We have come to heavily depend on major search engines (such as Google, Bing, Yahoo, etc.) for finding information and navigating the vast internet. Every day we also receive dozens of suggestions from recommendation systems about news that we should read, videos that we must watch, music that we must listen to and products that we should buy. It is essential to both the users of these systems and the companies that make money from them that these systems work properly. This project is based on Harrie Oosterhuis’ research into an improved method for search engines and recommendation systems. The project introduces pupils to the workings of search engines and recommendation systems, without making use of a computer. This subsequently helps them to discover the answers to the following questions: 

  • How do search engines know which of the billions of web pages you are looking for?
  • And how do they know this in a split second?
  • How does a recommendation system figure out what you like?
  • When is this easy or difficult to figure out?
  • What are the disadvantages of these large systems?
  • And could we actually live without them?

Classroom project

The ‘Computers That Search’ project involves a number of activities that will be carried out in the classroom, and which are designed to provide insight into how internet search engines and recommendation systems work. Recommendation systems are programs that ensure that certain suggestions are made when you are using websites and apps like YouTube, Netflix and TikTok.

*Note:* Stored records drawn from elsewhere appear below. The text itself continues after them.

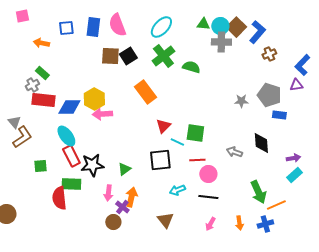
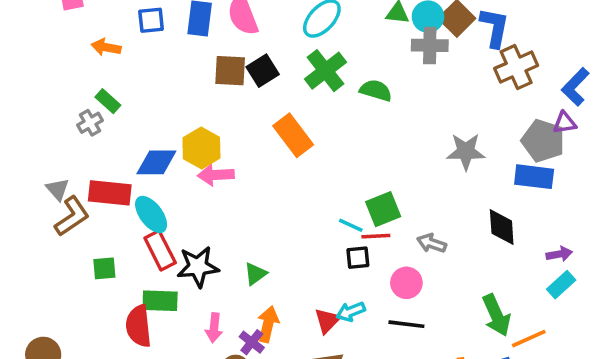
blue L-shape: (257, 32) -> (495, 27), turned -30
brown cross: (269, 54) -> (516, 67), size x1.6
gray pentagon: (269, 95) -> (543, 141), moved
red rectangle: (43, 100) -> (110, 193), moved
gray star: (241, 101) -> (466, 152), size x1.5
blue rectangle: (279, 115) -> (534, 177), size x1.5
red triangle: (163, 126) -> (327, 321), moved
green square: (195, 133) -> (383, 209), turned -30
gray arrow: (234, 152) -> (432, 243), moved
black square: (160, 160) -> (358, 258), moved, size x0.6
red line: (197, 160) -> (376, 236), moved
pink arrow: (108, 193) -> (214, 328), moved

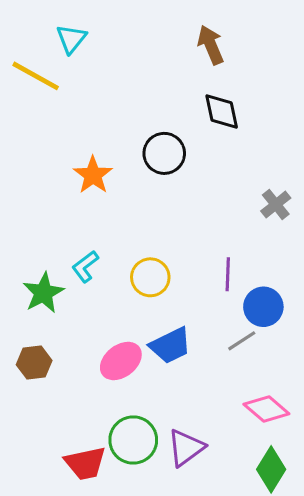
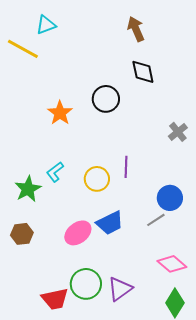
cyan triangle: (71, 39) -> (46, 25), turned 30
purple line: (228, 274) -> (126, 167), moved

Following an introduction by Harrie Oosterhuis, pupils will make their first acquaintance with search engines. But instead of using a computer to search for information, they will carry out a manual search. This will consequently teach them how difficult it is to find the information that they need in a mass of disorganised information. In the next step, the pupils will once again search for information, but they will now be allowed to use indexes, which is something that search engines also use when searching for information.

The following step will involve the simulation of recommendation systems. Once the pupils have been given an explanation about the difference between search engines and recommendation systems, they will simulate a recommendation system. They will do this by collectively trying to establish a preference that is based on previous choices, in exactly the same way as recommendation systems do. They will then learn about the various principles that computers also use when making recommendations.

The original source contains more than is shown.